“There’s a well beyond,” said Jimmy, “at the end of the field across the hill, but I don’t would the likes of yez drink the water that does be in it.”
“Saltish?” said Priscilla.
“It is not then. But the cattle does be drinking out of it and I wouldn’t say it was too clean.”
“If we boil it,” said Frank, “that won’t matter.”

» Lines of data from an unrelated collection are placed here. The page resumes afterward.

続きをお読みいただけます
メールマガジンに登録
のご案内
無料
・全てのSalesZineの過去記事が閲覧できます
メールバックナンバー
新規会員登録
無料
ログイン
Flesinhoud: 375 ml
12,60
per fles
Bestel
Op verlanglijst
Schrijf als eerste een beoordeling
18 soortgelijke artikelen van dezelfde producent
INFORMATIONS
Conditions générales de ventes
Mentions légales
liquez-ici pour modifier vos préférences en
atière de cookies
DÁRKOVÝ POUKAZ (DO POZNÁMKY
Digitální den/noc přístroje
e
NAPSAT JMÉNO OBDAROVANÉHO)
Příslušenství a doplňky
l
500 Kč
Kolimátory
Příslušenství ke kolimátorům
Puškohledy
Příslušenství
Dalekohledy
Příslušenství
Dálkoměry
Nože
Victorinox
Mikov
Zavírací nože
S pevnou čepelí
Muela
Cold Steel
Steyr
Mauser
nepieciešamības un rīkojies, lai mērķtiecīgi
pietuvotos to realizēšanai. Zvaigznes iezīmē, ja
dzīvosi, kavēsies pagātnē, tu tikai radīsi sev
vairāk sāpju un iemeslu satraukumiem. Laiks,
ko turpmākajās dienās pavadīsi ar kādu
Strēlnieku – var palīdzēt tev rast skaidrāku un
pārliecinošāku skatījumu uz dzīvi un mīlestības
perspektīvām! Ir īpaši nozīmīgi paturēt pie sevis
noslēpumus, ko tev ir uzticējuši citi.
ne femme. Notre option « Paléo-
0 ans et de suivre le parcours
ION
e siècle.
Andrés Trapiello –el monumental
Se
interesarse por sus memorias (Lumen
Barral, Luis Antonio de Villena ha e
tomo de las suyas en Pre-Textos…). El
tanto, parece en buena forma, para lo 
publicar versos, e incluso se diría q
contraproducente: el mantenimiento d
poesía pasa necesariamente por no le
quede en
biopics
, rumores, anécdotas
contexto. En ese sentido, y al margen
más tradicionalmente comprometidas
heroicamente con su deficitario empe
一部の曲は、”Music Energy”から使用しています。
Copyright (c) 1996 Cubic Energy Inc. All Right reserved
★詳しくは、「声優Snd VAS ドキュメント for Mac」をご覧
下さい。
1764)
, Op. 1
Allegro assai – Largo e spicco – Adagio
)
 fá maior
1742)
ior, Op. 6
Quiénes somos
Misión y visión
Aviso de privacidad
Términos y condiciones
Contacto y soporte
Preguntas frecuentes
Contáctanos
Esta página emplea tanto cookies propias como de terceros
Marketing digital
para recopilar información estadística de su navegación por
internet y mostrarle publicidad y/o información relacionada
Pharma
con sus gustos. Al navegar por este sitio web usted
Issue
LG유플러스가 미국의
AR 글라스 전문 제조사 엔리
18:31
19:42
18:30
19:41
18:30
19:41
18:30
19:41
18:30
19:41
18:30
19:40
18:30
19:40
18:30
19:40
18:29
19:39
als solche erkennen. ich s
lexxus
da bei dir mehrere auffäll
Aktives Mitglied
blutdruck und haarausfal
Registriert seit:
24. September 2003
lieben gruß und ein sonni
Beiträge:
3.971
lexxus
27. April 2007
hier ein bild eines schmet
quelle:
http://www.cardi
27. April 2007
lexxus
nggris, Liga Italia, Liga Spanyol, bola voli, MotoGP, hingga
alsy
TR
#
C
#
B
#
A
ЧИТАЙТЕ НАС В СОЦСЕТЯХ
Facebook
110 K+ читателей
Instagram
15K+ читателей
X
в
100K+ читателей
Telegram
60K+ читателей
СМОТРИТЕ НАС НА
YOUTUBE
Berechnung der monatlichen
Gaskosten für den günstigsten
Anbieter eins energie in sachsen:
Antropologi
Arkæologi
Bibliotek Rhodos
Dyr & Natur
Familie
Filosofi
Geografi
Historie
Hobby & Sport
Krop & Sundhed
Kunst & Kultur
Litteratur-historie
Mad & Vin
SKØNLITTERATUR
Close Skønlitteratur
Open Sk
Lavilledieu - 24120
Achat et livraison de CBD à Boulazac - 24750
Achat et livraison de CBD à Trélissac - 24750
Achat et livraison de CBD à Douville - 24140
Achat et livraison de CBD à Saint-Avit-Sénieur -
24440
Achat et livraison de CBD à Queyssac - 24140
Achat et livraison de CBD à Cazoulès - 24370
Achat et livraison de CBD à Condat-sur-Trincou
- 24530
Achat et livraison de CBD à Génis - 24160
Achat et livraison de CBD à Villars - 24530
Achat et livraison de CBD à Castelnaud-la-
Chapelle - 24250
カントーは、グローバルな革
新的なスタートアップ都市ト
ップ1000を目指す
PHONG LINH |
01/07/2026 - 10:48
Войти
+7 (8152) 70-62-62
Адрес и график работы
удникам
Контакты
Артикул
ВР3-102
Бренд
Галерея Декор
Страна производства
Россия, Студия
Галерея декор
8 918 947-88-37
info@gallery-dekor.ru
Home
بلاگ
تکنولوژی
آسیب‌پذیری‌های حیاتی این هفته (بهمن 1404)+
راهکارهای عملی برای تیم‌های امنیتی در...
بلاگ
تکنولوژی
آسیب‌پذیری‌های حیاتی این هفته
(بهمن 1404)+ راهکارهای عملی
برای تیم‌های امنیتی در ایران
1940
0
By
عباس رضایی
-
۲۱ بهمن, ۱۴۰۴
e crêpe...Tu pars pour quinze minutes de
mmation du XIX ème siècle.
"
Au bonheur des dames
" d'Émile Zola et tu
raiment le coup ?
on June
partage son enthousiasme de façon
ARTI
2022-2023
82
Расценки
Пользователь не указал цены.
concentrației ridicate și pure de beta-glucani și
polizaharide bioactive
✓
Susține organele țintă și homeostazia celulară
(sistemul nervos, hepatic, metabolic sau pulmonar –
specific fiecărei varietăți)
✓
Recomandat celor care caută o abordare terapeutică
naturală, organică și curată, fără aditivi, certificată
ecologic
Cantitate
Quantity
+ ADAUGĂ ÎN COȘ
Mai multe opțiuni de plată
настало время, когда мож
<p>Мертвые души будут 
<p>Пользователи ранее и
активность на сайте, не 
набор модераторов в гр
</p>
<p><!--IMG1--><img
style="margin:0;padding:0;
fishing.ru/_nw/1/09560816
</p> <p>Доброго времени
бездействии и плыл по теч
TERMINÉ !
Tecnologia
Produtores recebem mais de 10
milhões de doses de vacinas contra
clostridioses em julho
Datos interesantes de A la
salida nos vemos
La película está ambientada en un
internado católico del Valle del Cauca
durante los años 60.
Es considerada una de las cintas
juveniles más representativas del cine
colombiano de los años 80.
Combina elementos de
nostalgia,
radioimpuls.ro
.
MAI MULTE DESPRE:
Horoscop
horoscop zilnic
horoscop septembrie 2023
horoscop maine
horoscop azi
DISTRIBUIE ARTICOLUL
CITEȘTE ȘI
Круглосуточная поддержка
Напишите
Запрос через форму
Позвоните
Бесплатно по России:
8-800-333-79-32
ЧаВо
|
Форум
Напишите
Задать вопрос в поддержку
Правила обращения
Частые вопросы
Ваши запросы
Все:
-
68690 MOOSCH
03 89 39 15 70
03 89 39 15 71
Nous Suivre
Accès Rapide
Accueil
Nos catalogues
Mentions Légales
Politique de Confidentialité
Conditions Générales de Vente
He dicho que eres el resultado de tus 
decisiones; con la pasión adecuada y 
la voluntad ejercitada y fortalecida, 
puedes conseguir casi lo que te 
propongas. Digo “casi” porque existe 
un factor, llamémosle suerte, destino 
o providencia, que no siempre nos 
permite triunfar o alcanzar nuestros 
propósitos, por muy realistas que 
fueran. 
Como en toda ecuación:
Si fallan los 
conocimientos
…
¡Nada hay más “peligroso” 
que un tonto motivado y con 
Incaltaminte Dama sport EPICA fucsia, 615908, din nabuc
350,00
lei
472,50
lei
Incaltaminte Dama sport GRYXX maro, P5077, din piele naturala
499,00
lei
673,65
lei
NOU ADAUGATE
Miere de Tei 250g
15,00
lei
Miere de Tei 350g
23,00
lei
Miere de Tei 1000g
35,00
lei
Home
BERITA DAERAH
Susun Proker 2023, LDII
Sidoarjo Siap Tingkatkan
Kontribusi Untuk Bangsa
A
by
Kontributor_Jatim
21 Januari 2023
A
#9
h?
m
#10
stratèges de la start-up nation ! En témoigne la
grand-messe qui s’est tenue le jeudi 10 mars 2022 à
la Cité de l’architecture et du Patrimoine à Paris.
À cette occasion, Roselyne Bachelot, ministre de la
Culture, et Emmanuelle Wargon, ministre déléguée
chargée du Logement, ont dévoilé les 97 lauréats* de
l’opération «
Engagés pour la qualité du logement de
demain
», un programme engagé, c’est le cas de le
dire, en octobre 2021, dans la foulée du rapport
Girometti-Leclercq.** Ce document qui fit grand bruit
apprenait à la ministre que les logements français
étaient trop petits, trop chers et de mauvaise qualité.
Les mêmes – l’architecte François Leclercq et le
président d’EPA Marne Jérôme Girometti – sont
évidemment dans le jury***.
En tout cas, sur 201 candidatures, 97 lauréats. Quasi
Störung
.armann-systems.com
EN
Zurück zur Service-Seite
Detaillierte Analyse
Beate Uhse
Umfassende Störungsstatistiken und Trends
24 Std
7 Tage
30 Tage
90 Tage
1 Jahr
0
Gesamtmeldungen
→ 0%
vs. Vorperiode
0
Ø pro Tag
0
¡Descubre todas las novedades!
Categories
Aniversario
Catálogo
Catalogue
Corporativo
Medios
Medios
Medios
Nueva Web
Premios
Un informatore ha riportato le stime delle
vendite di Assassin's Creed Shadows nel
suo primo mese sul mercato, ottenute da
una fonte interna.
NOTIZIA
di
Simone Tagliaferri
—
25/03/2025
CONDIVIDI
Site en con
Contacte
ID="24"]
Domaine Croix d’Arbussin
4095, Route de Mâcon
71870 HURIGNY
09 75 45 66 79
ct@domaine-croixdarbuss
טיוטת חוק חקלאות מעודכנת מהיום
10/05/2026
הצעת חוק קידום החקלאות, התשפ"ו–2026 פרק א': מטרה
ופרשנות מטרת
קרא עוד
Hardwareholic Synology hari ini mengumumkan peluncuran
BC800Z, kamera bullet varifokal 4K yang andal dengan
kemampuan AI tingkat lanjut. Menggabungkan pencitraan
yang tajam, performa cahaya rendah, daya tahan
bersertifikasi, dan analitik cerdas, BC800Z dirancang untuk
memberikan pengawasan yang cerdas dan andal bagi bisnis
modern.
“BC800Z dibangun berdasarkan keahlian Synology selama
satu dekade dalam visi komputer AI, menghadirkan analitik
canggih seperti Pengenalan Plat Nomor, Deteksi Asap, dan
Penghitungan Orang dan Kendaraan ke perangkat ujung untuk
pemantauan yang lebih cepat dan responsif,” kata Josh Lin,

He had read, as most of us did at the time, accounts of the precautions taken by the Japanese doctors during the war with Russia to save the soldiers under their care from enteric fever. He believed that boiling removed dirt from water.
“There’s worms in it,” said Jimmy. “It’s hardly ever you take a cupful out of it without you’d feel the worms on your tongue and you drinking it.”
Miss Rutherford looked at Priscilla, who appeared undismayed at the prospect of swallowing worms. Then she looked at Frank. He was evidently doubtful. His faith in boiling did not save him from a certain shrinking from wormy soup.
“Once we were out for a picnic,” said Priscilla, “and when we’d finished tea we found a frog, dead, of course, in the bottom of the kettle. It hadn’t flavoured the tea in the least. In fact we didn’t know it was there till afterwards.”
She poured out the cold soup into the two cups and the enamelled mug as she spoke. Then she handed the pot to Jimmy.
“Run now,” she said, “and fill that up with your dirty water. We’ll have the stove lit and the other packet of soup ready by the time you’re back.”